The CBT technocratic sticking plaster

EAPs commonly use Cognitive Behavioural Therapy – usually in digital form – online or by phone – and it’s a “workplace-focused programme” to assist in the identifying and resolving of employee concerns, which affect, or may affect, performance. Such employee concerns typically include, but are not limited to:

Personal matters – health, relationship, family, financial, emotional, legal, anxiety, alcohol, drugs and other related issues.

Work matters – work demands, fairness at work, working relationships, harassment and bullying, personal and interpersonal skills and work/life balance.

According to NHS Choices, Cognitive behavioural therapy (CBT) is a talking therapy that can help you manage your problems by changing the way you think and behave.

CBT is a talking therapy that can help you manage YOUR problems by changing the way YOU think and behave. It doesn’t address your circumstances as such, nor does it address the socioeconomic and political context that imposes constraints and increasingly untenable living conditions on people.

In fact, the briefing document for counsellors working with EAP says:

“When working with an EAP referral it is important to remember that the organisation is your client as well as the individual concerned, therefore there will be two people who will be ‘in the room’ with you. It is, after all, the employer that is indirectly funding the sessions.

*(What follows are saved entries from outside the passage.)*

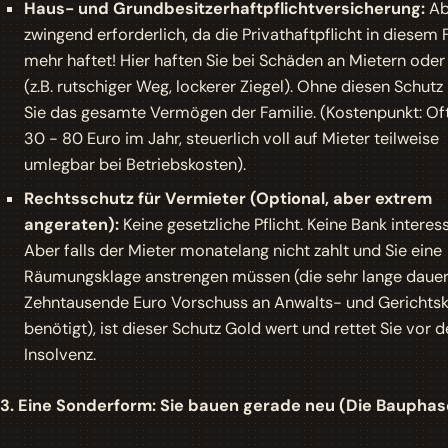
Haus- und Grundbesitzerhaftpflichtversicherung:
Ab
zwingend erforderlich, da die Privathaftpflicht in diesem F
mehr haftet! Hier haften Sie bei Schäden an Mietern oder 
(z.B. rutschiger Weg, lockerer Ziegel). Ohne diesen Schutz 
Sie das gesamte Vermögen der Familie. (Kostenpunkt: Of
30 - 80 Euro im Jahr, steuerlich voll auf Mieter teilweise
umlegbar bei Betriebskosten).
Rechtsschutz für Vermieter (Optional, aber extrem
angeraten):
Keine gesetzliche Pflicht. Keine Bank interess
Aber falls der Mieter monatelang nicht zahlt und Sie eine
Räumungsklage anstrengen müssen (die sehr lange dauer
Zehntausende Euro Vorschuss an Anwalts- und Gerichts
benötigt), ist dieser Schutz Gold wert und rettet Sie vor d
Insolvenz.
3. Eine Sonderform: Sie bauen gerade neu (Die Bauphas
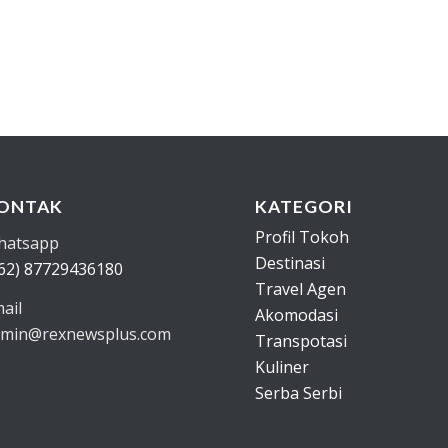
ONTAK
KATEGORI
Profil Tokoh
hatsapp
Destinasi
62) 87729436180
Travel Agen
ail
Akomodasi
min@rexnewsplus.com
Transpotasi
Kuliner
Serba Serbi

Developing your understanding of the organisation will help you work with both ‘clients’ since an insight into the type of business and the pressures of this work can help you build up a rapport with the client.

[…] The employer is often keen to know whether the support offered by the EAP is having a business benefit. This will be part of the implicit or explicit requirements of the employer and they may need to have evidence of any return on investment. For instance, is there evidence that the employee/client has returned to work more quickly as a result of the counselling? Has the counselling prevented the client from taking time off work for sickness?”

This presents a constraining framework of conflicted interests for counsellors with favourable “outcomes” invariably weighted towards employers and not employees. How, for example, does a counsellor support someone in a decision to leave their job and find another with better conditions, more security and pay? In this context, the mass provision of CBT may be regarded as a technocratic “fix” for poor employment and social conditions, and is rather more about policing critical thinking and dissenting behaviours in the workplace than providing support for employees. Treating each individual as if the problems lie “within” their thoughts and behaviours also serves to discourage collective bargaining to improve workplace (and social) conditions.  

Although the briefing paper doesn’t tell us if 50% of the UK workforce have actually accessed the EAP services, the perceived need for this service provision and the growth of the industry tells us a lot about employment and social conditions in the UK.

And what does the mass provision of CBT tell us about how this is being addressed?

CBT has become a means of re-socialising those who have become casualities of neoliberalism to accept and internalise the normative “logic” of neoliberalism. It’s a repressive state “therapy” for micromanaging dissent and critical thinking. It inhibits progressive social change, by locating all of our socioeconomic and political problems within the thoughts and behaviours of individuals.

Meanwhile private providers are making lots of profit on something that can never work in the long term. By coercing individuals to accept the terrible burdens and ravages of neoliberalism, the state and co-opted agencies are propping up a socioeconomic system that is collapsing, and in the process, it is profoundly harming people.